Among the records below, find the line that has "Most of the time, we treasure"; from there, give the lines again exactly, and stop after the line that has "and other events to keep the little".

----------

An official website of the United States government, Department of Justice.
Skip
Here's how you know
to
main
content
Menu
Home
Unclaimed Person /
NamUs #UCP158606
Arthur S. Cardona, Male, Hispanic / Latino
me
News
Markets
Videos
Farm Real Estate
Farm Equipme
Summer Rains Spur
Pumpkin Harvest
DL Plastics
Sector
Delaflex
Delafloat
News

----------

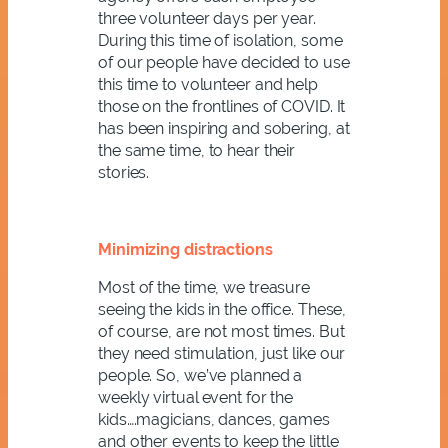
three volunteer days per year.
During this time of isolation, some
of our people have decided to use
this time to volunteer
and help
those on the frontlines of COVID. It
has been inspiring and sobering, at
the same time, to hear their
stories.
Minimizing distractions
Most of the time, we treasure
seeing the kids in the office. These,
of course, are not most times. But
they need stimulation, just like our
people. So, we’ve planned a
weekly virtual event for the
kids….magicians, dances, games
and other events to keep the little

----------

| Response to the task |
Most of the time, we treasure
seeing the kids in the office. These,
of course, are not most times. But
they need stimulation, just like our
people. So, we’ve planned a
weekly virtual event for the
kids….magicians, dances, games
and other events to keep the little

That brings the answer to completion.